Below, the shintopur pulled backwards, preparing for another charge.
He threw a Mind Spike and was amused that two metres of solid earth did nothing to reduce its potency. The spike hit and he felt the adult shintopurs’ mind shatter. No crack. It disintegrated, and the monster collapsed. The little cubs ran around the dying older shintopur. Adrian hardened his heart. The evil beasts needed to die. Two metres away smoke started emerging from a patch of ground between the log house. It did not take a degree in physics to work out where the smoke was coming from.
Step.
He stood at the outlet, blocking it. It was unnecessary, but he might as well do it, and speed up the deaths of the remaining cubs.
Adrian waited a minute till, first, the movement stopped, and then a short while later, the minds he had been sensing vanished.
“Taken care of,” he told the others and kept walking. Once more they drew in close to benefit from his cooling mists.

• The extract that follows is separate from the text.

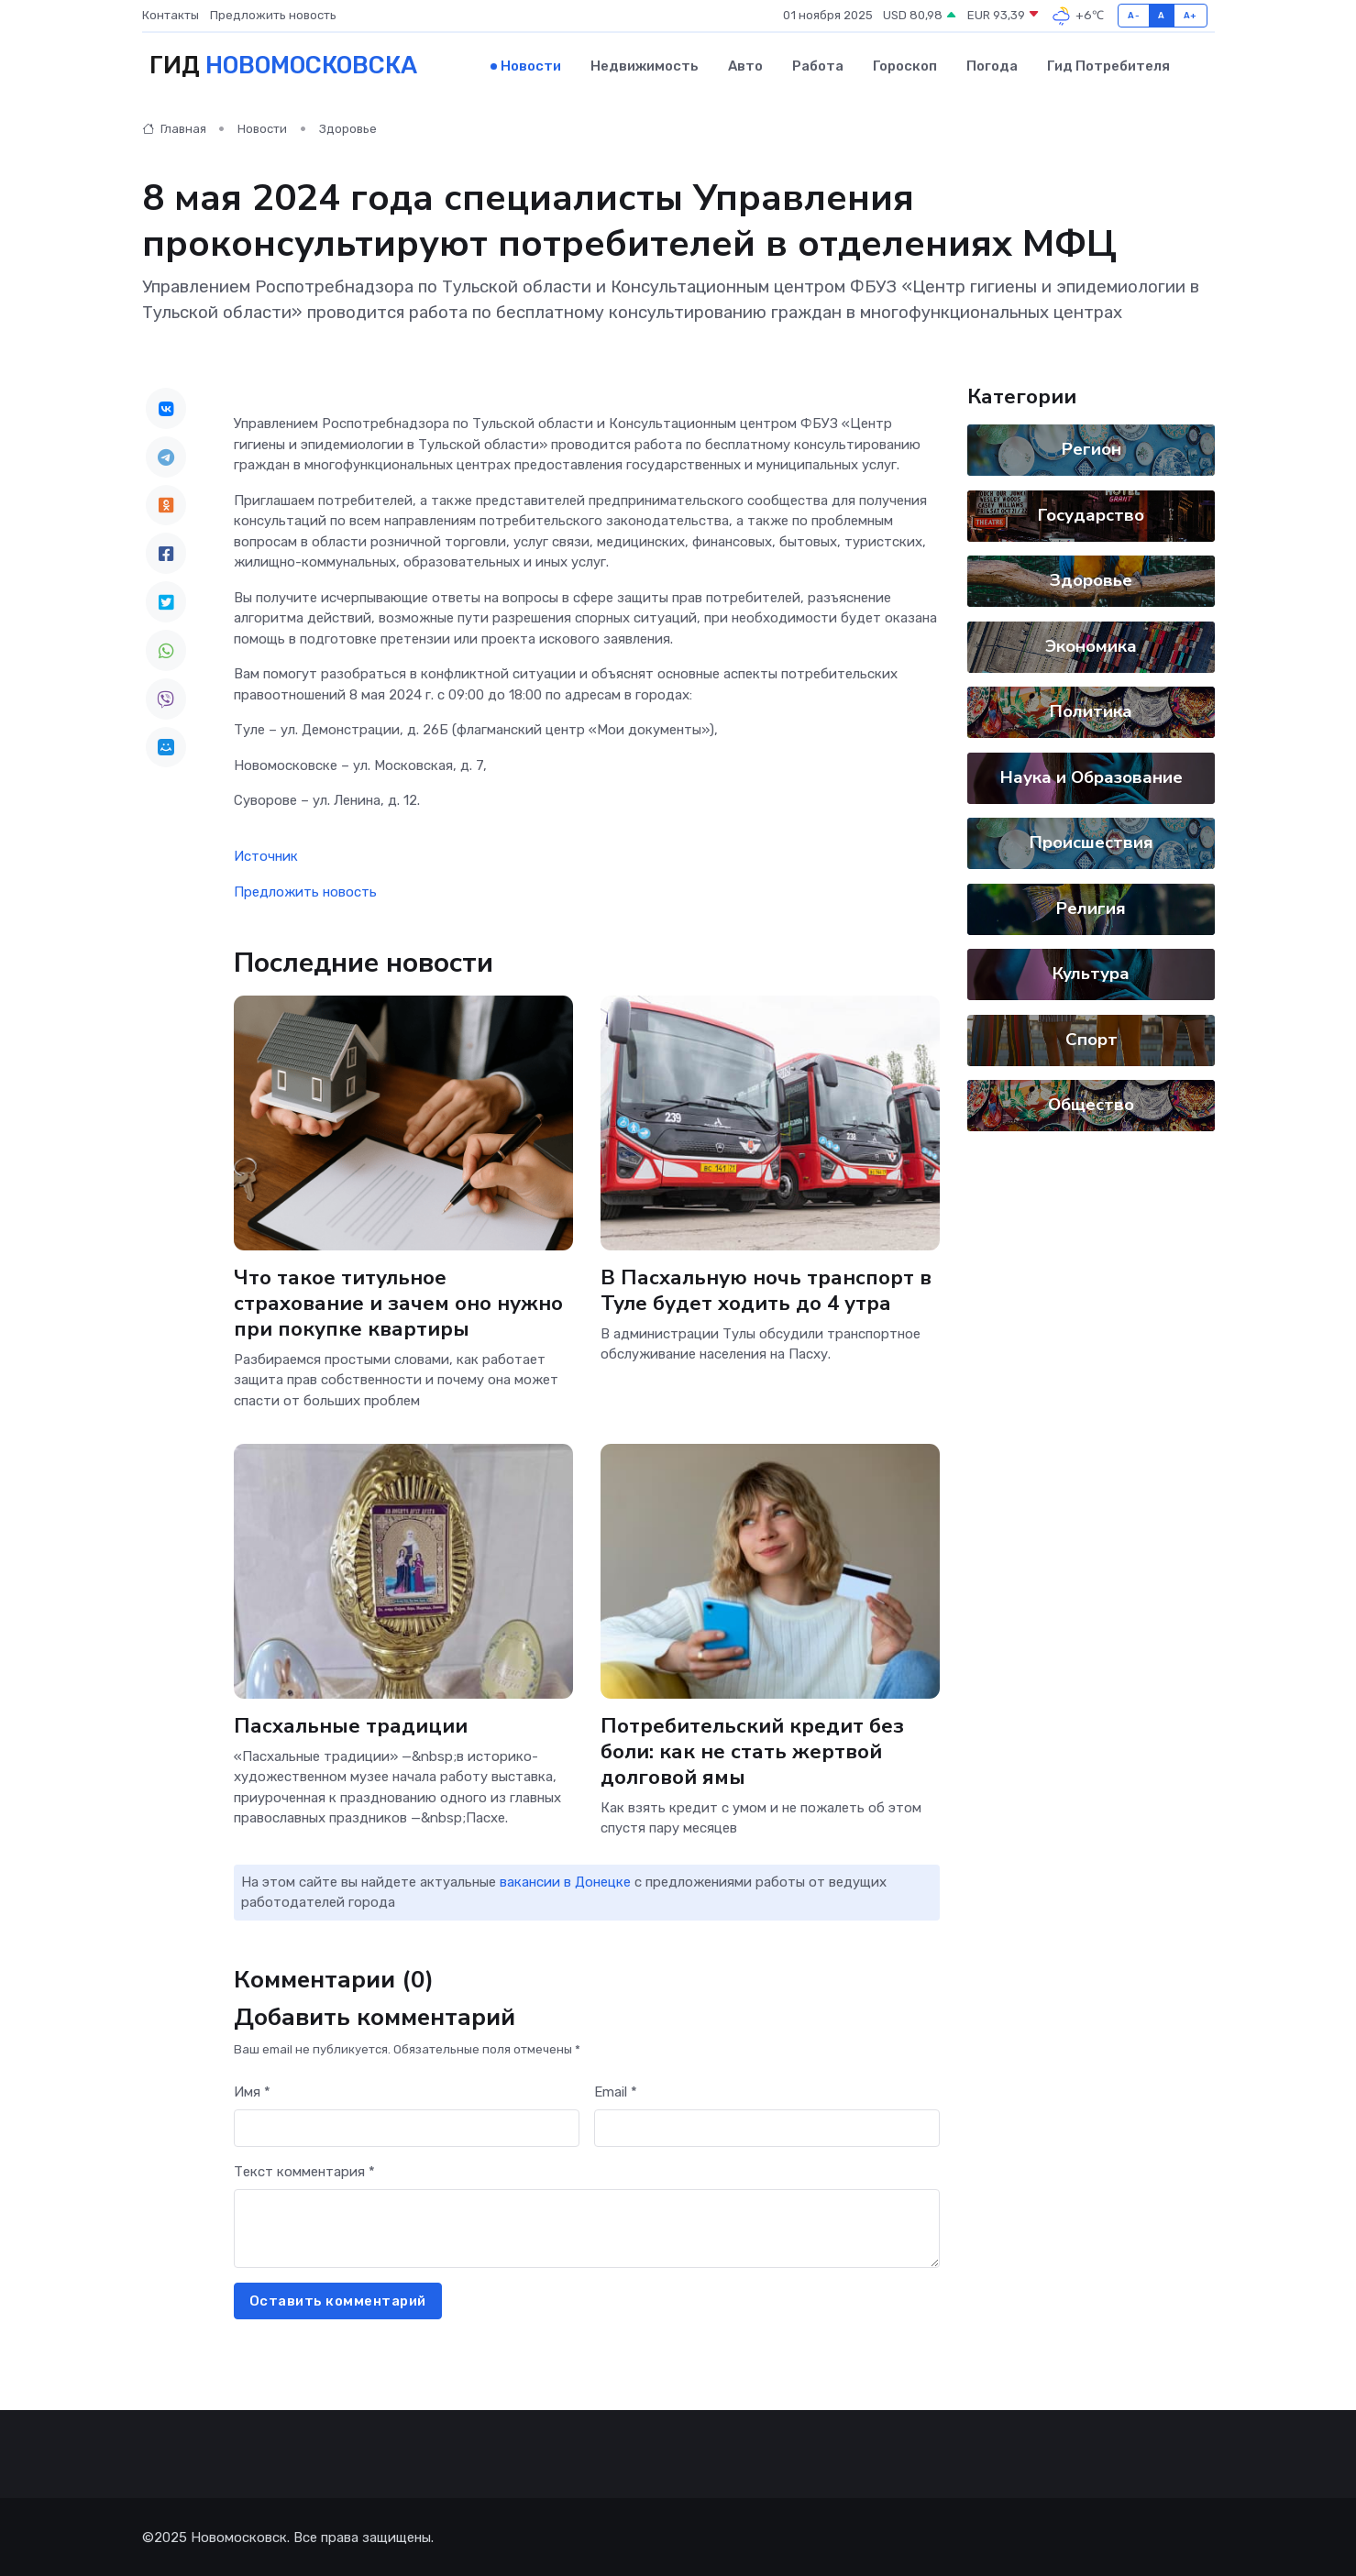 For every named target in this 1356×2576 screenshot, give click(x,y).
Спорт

Flames roared all around them. Every single one of the buildings was burning. The noise was thunderous. If there was one group like that, he was sure there would be others.
He reached the other side of the field, walking around the circumference of their makeshift village, searching underground for anything out of the ordinary. Nothing came back.
“How does what you are doing work?”
Adrian hesitated. “It lets me sense anything for about forty metres in every direction.”
“What do you mean everything?”
“Use your imagination,” Adrian told him and started walking again.
They followed and after the first ten metres. Adrian froze. This was what he had been looking for.